🚀 JitAPI
面向大语言模型(LLMs)的即时API编排
JitAPI是一个MCP服务器,它使大语言模型(如Claude)能够通过从OpenAPI规范中动态发现相关端点,与任何API进行交互。JitAPI无需将整个API规范加载到上下文中,而是使用语义搜索和依赖图来仅查找每个任务所需的端点。
✨ 主要特性
- 语义搜索:使用自然语言查询查找相关的API端点。
- 依赖图:自动检测端点依赖关系(例如,“POST /orders需要GET /products中的product_id”)。
- 大语言模型驱动的工作流规划:使用GPT - 4o - mini从查询中提取参数并规划多步骤工作流。

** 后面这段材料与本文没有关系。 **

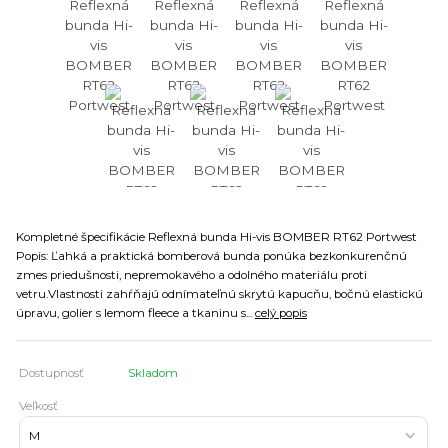
Kompletné špecifikácie Reflexná bunda Hi-vis BOMBER RT62 Portwest
Popis: Ľahká a praktická bomberová bunda ponúka bezkonkurenčnú
zmes priedušnosti, nepremokavého a odolného materiálu proti
vetru.Vlastnosti zahŕňajú odnímateľnú skrytú kapucňu, bočnú elastickú
úpravu, golier s lemom fleece a tkaninu s...
celý popis
Dostupnosť
Skladom
Veľkosť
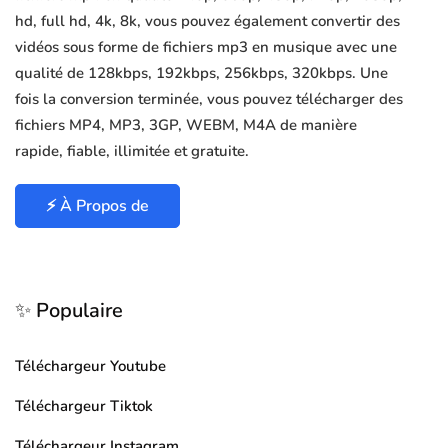
hd, full hd, 4k, 8k, vous pouvez également convertir des
vidéos sous forme de fichiers mp3 en musique avec une
qualité de 128kbps, 192kbps, 256kbps, 320kbps. Une
fois la conversion terminée, vous pouvez télécharger des
fichiers MP4, MP3, 3GP, WEBM, M4A de manière
rapide, fiable, illimitée et gratuite.
⚡ À Propos de
✨ Populaire
Téléchargeur Youtube
Téléchargeur Tiktok
Téléchargeur Instagram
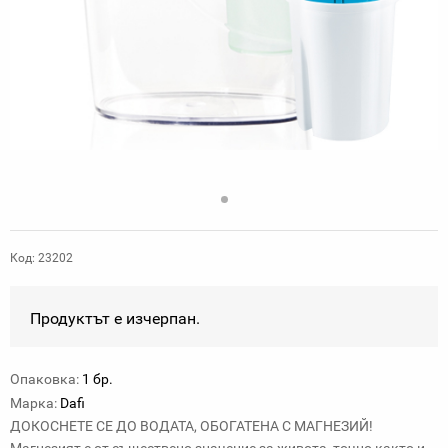
Код: 23202
Продуктът е изчерпан.
Опаковка:
1 бр.
Марка:
Dafi
ДОКОСНЕТЕ СЕ ДО ВОДАТА, ОБОГАТЕНА С МАГНЕЗИЙ!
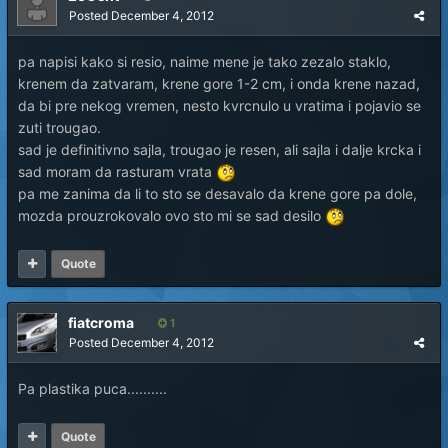
Posted
December 4, 2012
pa napisi kako si resio, naime mene je tako zezalo staklo,
krenem da zatvaram, krene gore 1-2 cm, i onda krene nazad,
da bi pre nekog vremen, nesto kvrcnulo u vratima i pojavio se
zuti trougao.
sad je definitivno sajla, trougao je resen, ali sajla i dalje krcka i
sad moram da rasturam vrata
pa me zanima da li to sto se desavalo da krene gore pa dole,
mozda prouzrokovalo ovo sto mi se sad desilo
Quote
fiatcroma
1
Posted
December 4, 2012
Pa plastika puca..........
Quote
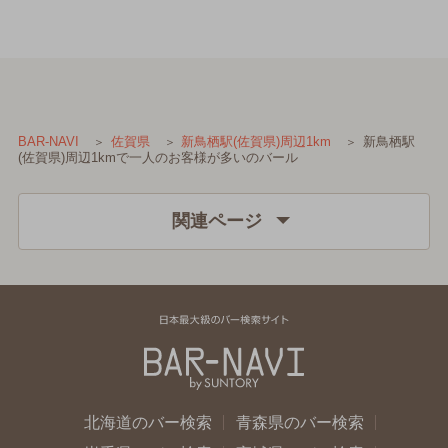
新鳥栖駅
BAR-NAVI
佐賀県
新鳥栖駅(佐賀県)周辺1km
(佐賀県)周辺1kmで一人のお客様が多いのバール
関連ページ
北海道のバー検索
青森県のバー検索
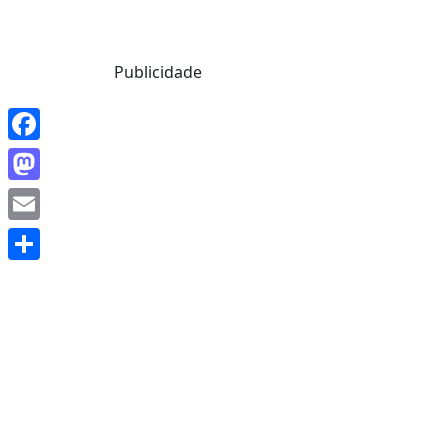
Mensagem de Hoje
Publicidade
Facebook
Mastodon
Email
Share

- 通用执行:执行工作流,并在步骤之间自动传递参数。
- 多API支持:同时注册和查询多个API。
- MCP集成:通过模型上下文协议与Claude Code进行原生集成。
🚀 快速开始
📦 安装指南
pip install jitapi
或者使用 uv:
uvx jitapi
⚠️ 重要提示
macOS用户注意:如果使用pip时遇到“externally - managed - environment”错误,请使用虚拟环境:
python3 -m venv .venv
source .venv/bin/activate
pip install jitapi
或者使用uvx jitapi,它会自动处理此问题。
与Claude Desktop进行设置
- 找到Claude Desktop配置文件:
| 操作系统 |
路径 |
| macOS |
~/Library/Application Support/Claude/claude_desktop_config.json |
| Windows |
%APPDATA%\Claude\claude_desktop_config.json |
| Linux |
~/.config/Claude/claude_desktop_config.json |
- 添加JitAPI MCP服务器配置:
{
"mcpServers": {
"jitapi": {
"command": "uvx",
"args": ["jitapi"],
"env": {
"OPENAI_API_KEY": "sk - proj - your - key - here"
}
}
}
}
- 重启Claude Desktop。
- 在MCP服务器列表(锤子图标)中查找“jitapi”。
与Claude Code进行设置
选项A:项目级配置(推荐)
在项目目录中创建一个.mcp.json文件:
{
"mcpServers": {
"jitapi": {
"command": "uvx",
"args": ["jitapi"],
"env": {
"OPENAI_API_KEY": "sk - proj - your - key - here"
}
}
}
}
然后从该目录启动Claude Code。JitAPI将仅在该项目中可用。
选项B:全局配置
编辑~/.claude.json,使JitAPI在所有项目中可用:
{
"mcpServers": {
"jitapi": {
"command": "uvx",
"args": ["jitapi"],
"env": {
"OPENAI_API_KEY": "sk - proj - your - key - here"
}
}
}
}
重启Claude Code,并通过询问“List available JitAPI tools”进行验证。
替代方法:使用pip安装的包
如果您是通过pip而不是uvx安装的:
{
"mcpServers": {
"jitapi": {
"command": "python",
"args": ["-m", "jitapi"],
"env": {
"OPENAI_API_KEY": "sk - proj - your - key - here"
}
}
}
}
替代方法:从源代码(开发)
{
"mcpServers": {
"jitapi": {
"command": "python",
"args": ["-m", "jitapi"],
"cwd": "/path/to/jitapi",
"env": {
"OPENAI_API_KEY": "sk - proj - your - key - here",
"PYTHONPATH": "/path/to/jitapi/src"
}
}
}
}
💻 使用示例
基础用法
配置完成后,您可以使用自然语言与API进行交互:
用户:“从https://petstore.swagger.io/v2/swagger.json注册Petstore API”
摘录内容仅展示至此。